Noch stärker haben die Puritaner im 17. Jahrhundert auf fromme Namen in der Volkssprache gesetzt: Verity, Purity und Amity (Wahrheit, Reinheit, Freundschaft) könnte man heute noch sein Kind nennen. Aber belegt sind auch exzentrischere Namen wie Fear-God ("Fürchtegott"), Fly-fornication ("Hinweg, Unzucht!") oder gar If-Christ-had-not-died-for-thee-thou-hadst-been-damned ("Wenn Christus nicht für dich gestorben wäre, wärst du verdammt") - so hieß der Sohn von Praise-God Barbon, der im 17. Jahrhundert ein bedeutender britischer Ökonom war. Als Rufname wählte er aber seinen ersten Vornamen: Nicholas. Ein Name, der auch guten Katholiken stehen würde.
Heil'ge Kunst auf Stirn und Brust/Ein katholisch Kreuz zu schlagen
Da können Protestanten und Katholiken beim ökumenischen Gottesdienst noch so durcheinander sitzen - spätestens beim Gebet kommt's zum Schwur: "Im Namen des Vaters, des Sohnes und des heiligen Geistes" - Katholiken bekreuzigen sich, Protestanten nicht. Dabei ist das Bekreuzigen gar nichts Unevangelisches: In seinem kleinen Katechismus empfahl Luther es noch morgens und abends. Außer Abgrenzung gegenüber katholischen Ritualen scheint es auch keinen stichhaltigen Grund zu geben, aus der sich die evangelische Tradition entwickelt hat.
Am bösen Willen liegt es nicht, wenn Protestanten sich nicht bekreuzigen: Was für Katholiken zur religiösen Früherziehung gehört, lernen evangelische Kinder erst gar nicht. Katholiken dagegen haben ihre Gebete mit dem ganzen Körper verinnerlicht. Spötter behaupten, im Kino Seminaristen an der Kniebeuge erkennen zu können, die sie vor dem Einnehmen ihrer Sitze machen.

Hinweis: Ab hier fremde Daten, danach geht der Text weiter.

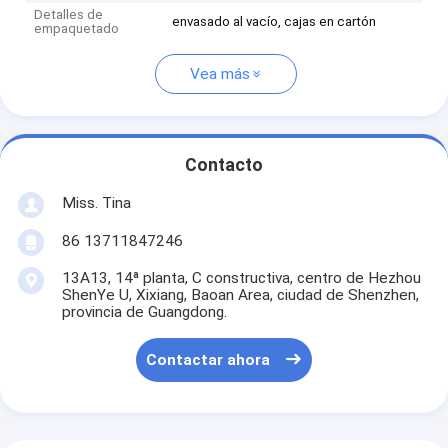
Detalles de
envasado al vacío, cajas en cartón
empaquetado
Vea más
Contacto
Miss. Tina
86 13711847246
13A13, 14ª planta, C constructiva, centro de Hezhou
ShenYe U, Xixiang, Baoan Area, ciudad de Shenzhen,
provincia de Guangdong.
Contactar ahora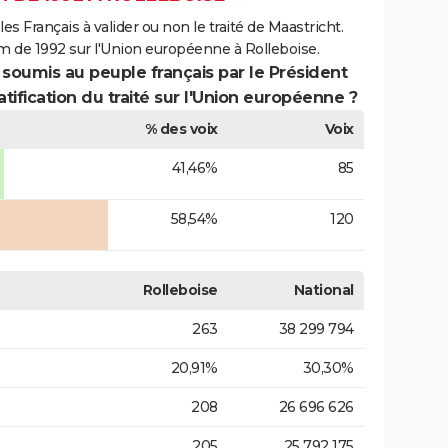
es Français à valider ou non le traité de Maastricht.
m de 1992 sur l'Union européenne à Rolleboise.
 soumis au peuple français par le Président
atification du traité sur l'Union européenne ?
% des voix
Voix
41,46%
85
58,54%
120
Rolleboise
National
263
38 299 794
20,91%
30,30%
208
26 696 626
205
25 792 175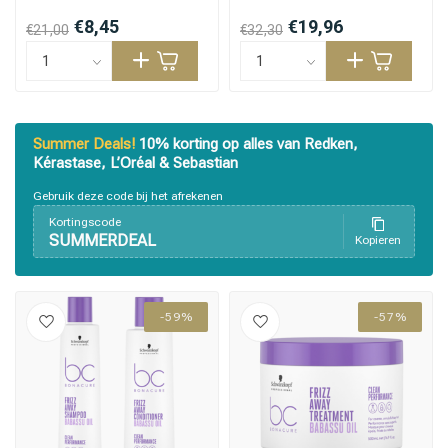
€8,45
€19,96
€21,00
€32,30
Summer Deals!
10% korting op alles van Redken,
Kérastase, L’Oréal & Sebastian
Gebruik deze code bij het afrekenen
Kortingscode
SUMMERDEAL
Kopieren
-59%
-57%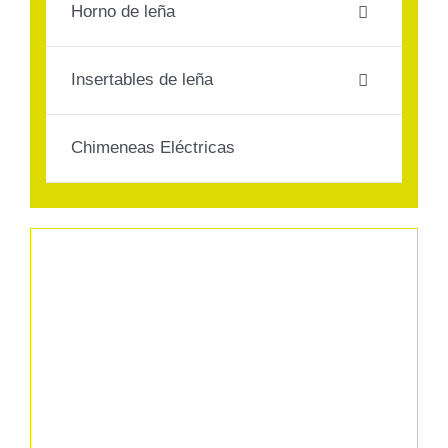
Horno de leña
Contacto
Insertables de leña
Chimeneas Eléctricas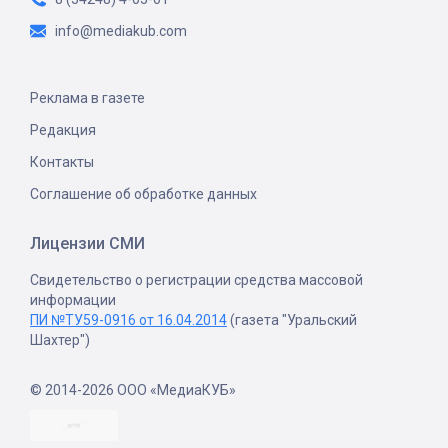
info@mediakub.com
Реклама в газете
Редакция
Контакты
Соглашение об обработке данных
Лицензии СМИ
Свидетельство о регистрации средства массовой
информации
ПИ №ТУ59-0916 от 16.04.2014
(газета "Уральский
Шахтер")
© 2014-2026 ООО «МедиаКУБ»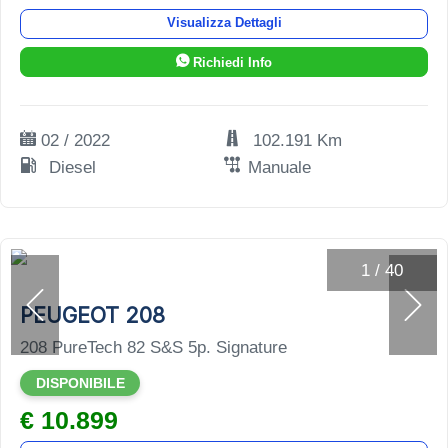
Visualizza Dettagli
Richiedi Info
02 / 2022
102.191 Km
Diesel
Manuale
1
/
40
PEUGEOT 208
208 PureTech 82 S&S 5p. Signature
DISPONIBILE
€ 10.899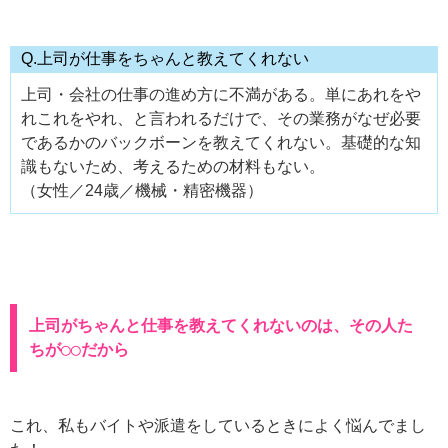
Q.上司が仕事をちゃんと教えてくれない
上司・会社の仕事の進め方に不満がある。単にあれをや
れこれをやれ、と言われるだけで、その業務がなぜ必要
であるかのバックボーンを教えてくれない。基礎的な知
識もないため、考えるための材料もない。
（女性／24歳／機械・精密機器）
上司がちゃんと仕事を教えてくれないのは、その人た
ちが◯◯だから
これ、私もバイトや派遣をしているときによく悩んでまし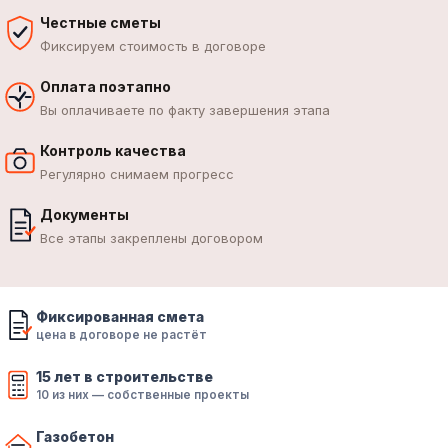
Честные сметы
Фиксируем стоимость в договоре
Оплата поэтапно
Вы оплачиваете по факту завершения этапа
Контроль качества
Регулярно снимаем прогресс
Документы
Все этапы закреплены договором
Фиксированная смета
цена в договоре не растёт
15 лет в строительстве
10 из них — собственные проекты
Газобетон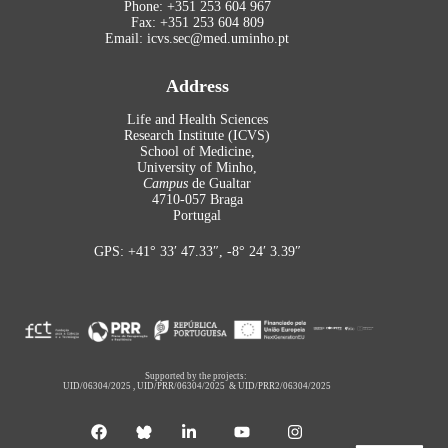
Phone: +351 253 604 967
Fax: +351 253 604 809
Email: icvs.sec@med.uminho.pt
Address
Life and Health Sciences
Research Institute (ICVS)
School of Medicine,
University of Minho,
Campus
de Gualtar
4710-057 Braga
Portugal
GPS: +41° 33′ 47.33″, -8° 24′ 3.39″
Supported by the projects:
UID/06304/2025
,
UID/PRR/06304/2025
&
UID/PRR2/06304/2025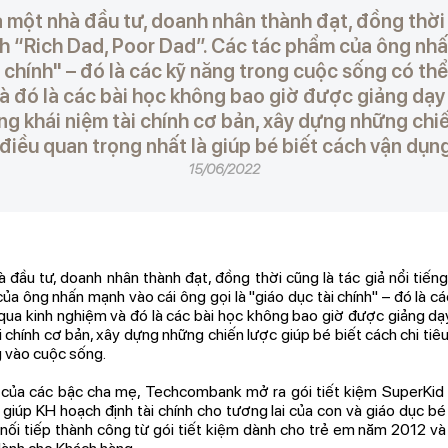
 một nhà đầu tư, doanh nhân thành đạt, đồng thời 
h “Rich Dad, Poor Dad”. Các tác phẩm của ông nh
ài chính" – đó là các kỹ năng trong cuộc sống có th
à đó là các bài học không bao giờ được giảng dạy
 khái niệm tài chính cơ bản, xây dựng những chiế
 điều quan trọng nhất là giúp bé biết cách vận dụ
15/06/2022
à đầu tư, doanh nhân thành đạt, đồng thời cũng là tác giả nổi tiến
ủa ông nhấn mạnh vào cái ông gọi là "giáo dục tài chính" – đó là c
qua kinh nghiệm và đó là các bài học không bao giờ được giảng d
 chính cơ bản, xây dựng những chiến lược giúp bé biết cách chi tiêu
g vào cuộc sống.
 của các bậc cha mẹ, Techcombank mở ra gói tiết kiệm SuperKid 
 giúp KH hoạch định tài chính cho tương lai của con và giáo dục b
ối tiếp thành công từ gói tiết kiệm dành cho trẻ em năm 2012 và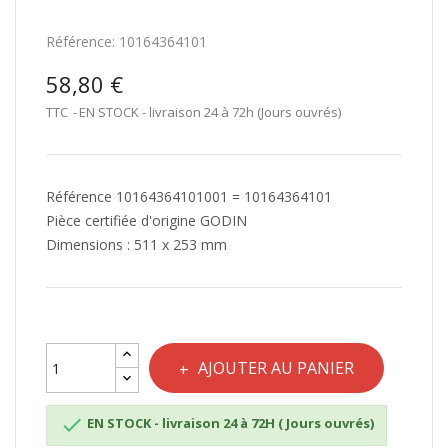
Référence:
10164364101
58,80 €
TTC
EN STOCK - livraison 24 à 72h (Jours ouvrés)
Référence 10164364101001 = 10164364101
Pièce certifiée d'origine GODIN
Dimensions : 511 x 253 mm
AJOUTER AU PANIER

EN STOCK - livraison 24 à 72H ( Jours ouvrés)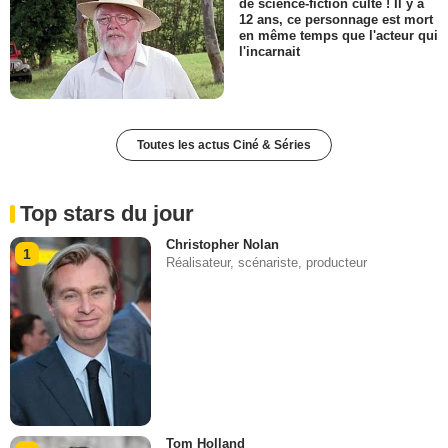
de science-fiction culte ! Il y a
12 ans, ce personnage est mort
en même temps que l'acteur qui
l'incarnait
Toutes les actus Ciné & Séries
Top stars du jour
Christopher Nolan
1
Réalisateur, scénariste, producteur
Tom Holland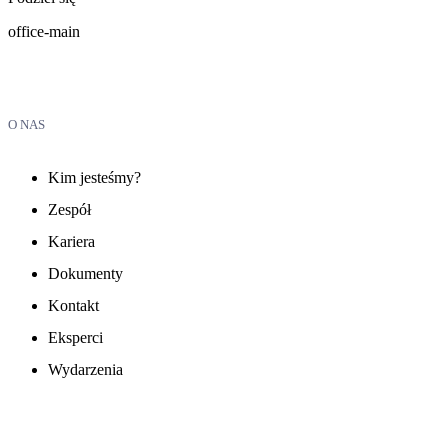
office-main
O NAS
Kim jesteśmy?
Zespół
Kariera
Dokumenty
Kontakt
Eksperci
Wydarzenia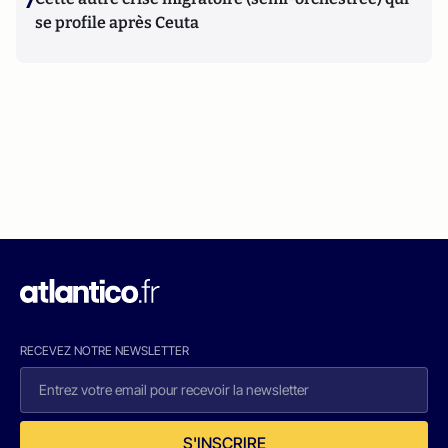
7
se profile après Ceuta
RECEVEZ NOTRE NEWSLETTER
S'INSCRIRE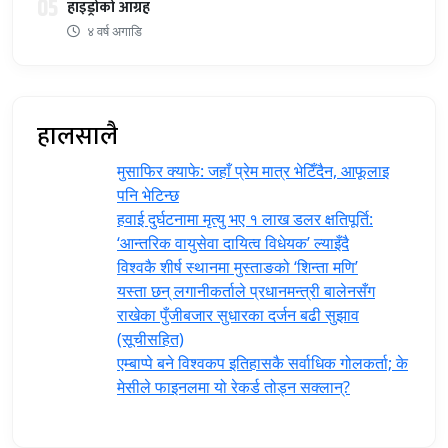
05
हाइड्रोको आग्रह
४ वर्ष अगाडि
हालसालै
मुसाफिर क्याफे: जहाँ प्रेम मात्र भेटिँदैन, आफूलाइ
पनि भेटिन्छ
हवाई दुर्घटनामा मृत्यु भए १ लाख डलर क्षतिपूर्ति:
‘आन्तरिक वायुसेवा दायित्व विधेयक’ ल्याइँदै
विश्वकै शीर्ष स्थानमा मुस्ताङको ‘शिन्ता मणि’
यस्ता छन् लगानीकर्ताले प्रधानमन्त्री ‍बालेनसँग
राखेका पुँजीबजार सुधारका दर्जन बढी सुझाव
(सूचीसहित)
एम्बाप्पे बने विश्वकप इतिहासकै सर्वाधिक गोलकर्ता; के
मेसीले फाइनलमा यो रेकर्ड तोड्न सक्लान्?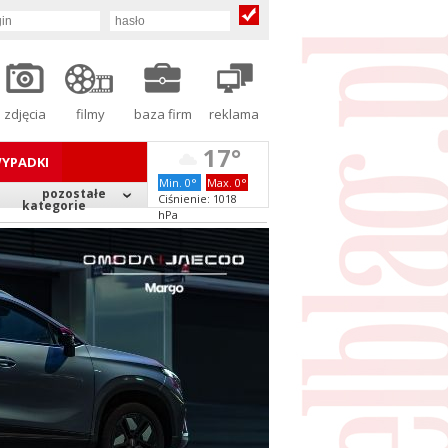
zdjęcia
filmy
baza firm
reklama
17°
YPADKI
Min. 0°
Max. 0°
pozostałe
Ciśnienie: 1018
kategorie
hPa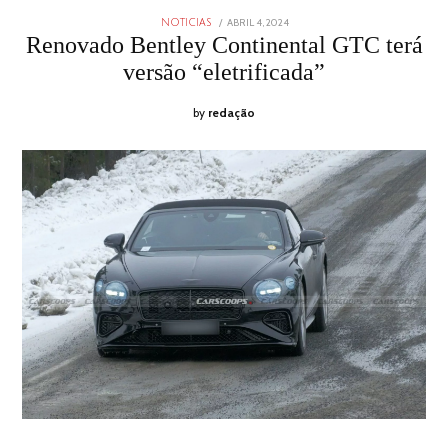
POSTED
ABRIL 4, 2024
ABRIL
NOTICIAS
ON
4,
Renovado Bentley Continental GTC terá
2024
versão “eletrificada”
by
redação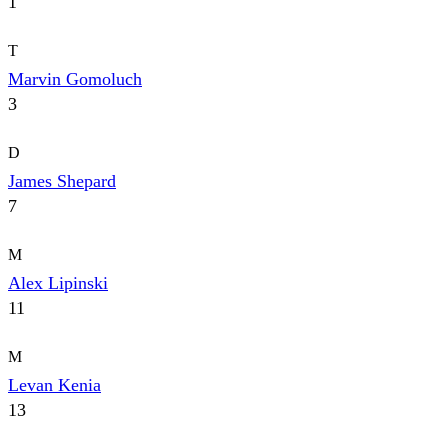
1
T
Marvin Gomoluch
3
D
James Shepard
7
M
Alex Lipinski
11
M
Levan Kenia
13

Protestanten singen, Katholiken nicht
Es fängt schon bei den Wörtern an: "Gesangbuch" ist ein evangelisches Wort, "Gebetbuch" ein katholisches - wobei sich auch hier die Konfessionen angleichen. Das katholische "Gotteslob" heißt im Untertitel "Gebet- und Gesangbuch". In Deutschland ist der Unterschied nicht so groß, was die Sangesfreude angeht - aber in englischsprachigen Ländern ist es schon fast sprichwörtlich: "Catholics can't sing". Während Protestanten laut und begeistert singen, ist das bei den Katholiken eher verhalten. Der Grund ist ein historischer: Kirchenlieder sind eine protestantische Erfindung. In die katholische Messe gehörte der gregorianische Choral, Gemeindebeteiligung war in der Regel nicht vorgesehen. Martin Luther dagegen war ein großer Verfechter (und Dichter) des volkssprachlichen geistlichen Liedes.
In den englischsprachigen Ländern kommt noch ein weiterer Grund dazu: Die katholischen Iren gelten als besonders singfaul - obwohl irische Volkslieder gern gemeinsam und laut gesungen werden: In der Zeit der Verfolgung durch die Engländer war es üblich, heimlich Stille Messen zu feiern. Nicht zu singen war überlebenswichtig.